I think the number of visible markers in D. melanogaster is often under appreciated by fly researchers. It really only became an issue for me once I started stepping out of D. melanogaster and started looking for markers in D. simulans and more recently D. pseudoobscura.
The marker that I utilized in D. simulans was a GFP insertion (Castillo and Moyle 2014, creation of flies explained by Holtzman et al 2010) because it was dominant and could be seen in F1 hybrids.

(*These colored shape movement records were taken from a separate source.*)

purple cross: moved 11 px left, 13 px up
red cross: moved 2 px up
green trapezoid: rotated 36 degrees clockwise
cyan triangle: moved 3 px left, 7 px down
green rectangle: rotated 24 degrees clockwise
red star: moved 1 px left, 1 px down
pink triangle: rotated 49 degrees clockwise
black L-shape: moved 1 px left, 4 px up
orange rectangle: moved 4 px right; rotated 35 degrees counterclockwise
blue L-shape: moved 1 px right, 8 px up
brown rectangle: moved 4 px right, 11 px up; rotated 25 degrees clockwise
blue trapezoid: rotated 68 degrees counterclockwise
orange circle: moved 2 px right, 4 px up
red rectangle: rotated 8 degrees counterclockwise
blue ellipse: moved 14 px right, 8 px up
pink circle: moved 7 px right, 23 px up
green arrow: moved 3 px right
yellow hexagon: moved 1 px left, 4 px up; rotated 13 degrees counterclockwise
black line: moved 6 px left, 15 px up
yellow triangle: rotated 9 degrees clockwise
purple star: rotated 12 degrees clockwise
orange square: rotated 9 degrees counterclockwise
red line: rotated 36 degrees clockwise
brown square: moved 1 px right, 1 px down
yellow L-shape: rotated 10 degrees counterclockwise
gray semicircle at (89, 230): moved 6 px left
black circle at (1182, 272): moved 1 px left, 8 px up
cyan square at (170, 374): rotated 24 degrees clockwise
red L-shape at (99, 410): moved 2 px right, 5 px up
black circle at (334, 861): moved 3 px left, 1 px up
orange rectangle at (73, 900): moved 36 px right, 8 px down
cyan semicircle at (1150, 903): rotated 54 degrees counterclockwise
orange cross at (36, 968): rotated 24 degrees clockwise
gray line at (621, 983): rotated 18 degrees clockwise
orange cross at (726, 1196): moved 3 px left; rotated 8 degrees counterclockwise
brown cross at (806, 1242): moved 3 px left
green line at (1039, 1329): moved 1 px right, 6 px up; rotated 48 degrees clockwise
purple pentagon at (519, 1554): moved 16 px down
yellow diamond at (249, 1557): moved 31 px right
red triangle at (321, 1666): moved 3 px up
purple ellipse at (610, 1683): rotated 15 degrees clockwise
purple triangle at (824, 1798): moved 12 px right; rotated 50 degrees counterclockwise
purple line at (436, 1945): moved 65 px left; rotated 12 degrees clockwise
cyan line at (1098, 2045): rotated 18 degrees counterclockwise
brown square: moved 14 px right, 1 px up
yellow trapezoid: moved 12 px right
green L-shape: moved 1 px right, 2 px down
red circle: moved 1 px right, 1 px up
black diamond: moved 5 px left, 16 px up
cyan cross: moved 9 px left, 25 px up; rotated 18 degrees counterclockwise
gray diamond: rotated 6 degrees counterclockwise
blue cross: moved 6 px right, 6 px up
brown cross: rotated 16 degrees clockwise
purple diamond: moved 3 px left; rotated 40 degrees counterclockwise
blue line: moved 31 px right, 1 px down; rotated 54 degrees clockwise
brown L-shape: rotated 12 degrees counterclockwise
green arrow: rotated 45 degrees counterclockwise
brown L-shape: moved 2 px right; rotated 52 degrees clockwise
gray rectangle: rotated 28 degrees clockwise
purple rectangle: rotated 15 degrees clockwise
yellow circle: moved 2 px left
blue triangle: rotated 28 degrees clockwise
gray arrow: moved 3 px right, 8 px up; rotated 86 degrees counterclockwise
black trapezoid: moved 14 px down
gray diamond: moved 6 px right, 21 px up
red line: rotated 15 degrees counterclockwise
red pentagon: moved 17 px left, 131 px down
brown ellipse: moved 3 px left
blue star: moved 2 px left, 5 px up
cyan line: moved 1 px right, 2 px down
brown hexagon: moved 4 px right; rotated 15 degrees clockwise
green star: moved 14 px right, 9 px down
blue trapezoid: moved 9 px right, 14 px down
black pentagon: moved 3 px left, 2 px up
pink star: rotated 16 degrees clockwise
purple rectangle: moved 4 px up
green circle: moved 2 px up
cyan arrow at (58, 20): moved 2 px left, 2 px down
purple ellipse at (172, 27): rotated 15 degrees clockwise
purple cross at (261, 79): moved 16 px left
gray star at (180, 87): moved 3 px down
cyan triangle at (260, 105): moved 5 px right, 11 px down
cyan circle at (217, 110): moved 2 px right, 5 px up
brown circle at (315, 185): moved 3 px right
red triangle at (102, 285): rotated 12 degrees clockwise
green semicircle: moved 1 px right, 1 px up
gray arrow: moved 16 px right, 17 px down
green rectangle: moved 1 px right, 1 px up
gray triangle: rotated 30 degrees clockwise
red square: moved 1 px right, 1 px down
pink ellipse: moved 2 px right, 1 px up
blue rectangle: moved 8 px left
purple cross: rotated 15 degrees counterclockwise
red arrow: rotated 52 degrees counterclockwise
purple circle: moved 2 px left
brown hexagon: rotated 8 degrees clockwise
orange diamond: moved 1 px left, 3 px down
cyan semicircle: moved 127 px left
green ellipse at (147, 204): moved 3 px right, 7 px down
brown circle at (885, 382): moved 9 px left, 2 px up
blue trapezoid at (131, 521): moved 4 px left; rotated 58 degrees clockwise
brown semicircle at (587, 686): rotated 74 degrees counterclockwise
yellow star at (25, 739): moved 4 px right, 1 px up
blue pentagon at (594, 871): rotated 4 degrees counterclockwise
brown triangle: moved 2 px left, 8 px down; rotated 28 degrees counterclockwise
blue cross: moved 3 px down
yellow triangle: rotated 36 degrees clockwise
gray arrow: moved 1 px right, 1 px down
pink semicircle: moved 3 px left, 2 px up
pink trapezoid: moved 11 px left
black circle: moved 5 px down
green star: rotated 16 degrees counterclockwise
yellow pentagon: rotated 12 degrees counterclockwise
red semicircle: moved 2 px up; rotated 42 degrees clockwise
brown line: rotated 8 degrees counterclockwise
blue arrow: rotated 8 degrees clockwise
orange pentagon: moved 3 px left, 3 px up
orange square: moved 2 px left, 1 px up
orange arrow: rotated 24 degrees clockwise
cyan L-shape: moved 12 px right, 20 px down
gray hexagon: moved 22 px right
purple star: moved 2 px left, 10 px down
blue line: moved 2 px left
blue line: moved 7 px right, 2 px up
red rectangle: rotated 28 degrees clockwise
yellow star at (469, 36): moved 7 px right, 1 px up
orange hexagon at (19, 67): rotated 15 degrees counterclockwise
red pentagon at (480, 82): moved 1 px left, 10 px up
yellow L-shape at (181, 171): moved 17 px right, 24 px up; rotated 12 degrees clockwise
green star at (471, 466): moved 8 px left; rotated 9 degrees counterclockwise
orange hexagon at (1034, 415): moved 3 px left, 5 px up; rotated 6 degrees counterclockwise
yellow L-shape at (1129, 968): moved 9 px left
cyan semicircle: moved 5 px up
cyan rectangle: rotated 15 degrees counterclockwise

For D. pseudoobscura there are also GFP insertion lines, but for my work with D. pseudoobscura I ideally wanted to complete sperm competition assays between wild type genotypes (and not a standard lab genotype). My solution was to introgress this GFP marker into several isofemale lines. Luckily D. pseudoobscura has ~6X the recombination rate of D. melanogaster, which would allow quick introgression. The down side is the large inversions on the 3rd chromosome.
I decided to map the GFP insertions using a strain that is marked with visible-recessive mutations on all of its major chromosomes. If the GFP did not co-segregate with any of the mutations then I would have determined which chromosome the insertion was on. Below I share some of the phenotypes I was scoring in the backcross generation:
The back cross individuals were all yellow (X chromsome) and segregated for gl (glass eye phenotype) and or (orange eye color) with an appreciable frequency of double mutants. They also segregating the GFP insertion. Starting in the upper left corner and moving clockwise we have gl/gl;+/+, then +/+;+/+, then +/+;or/or, and lastly gl/gl;or/or. In the second picture (same flies but they have moved around some) you can clearly see the GFP insert in the +/+;or/or fly and it is also visible in the wild-type fly (its even easier to view in the ocelli). This indicates that the GFP insertion is on the second chromosome as it is never found with the gl marker.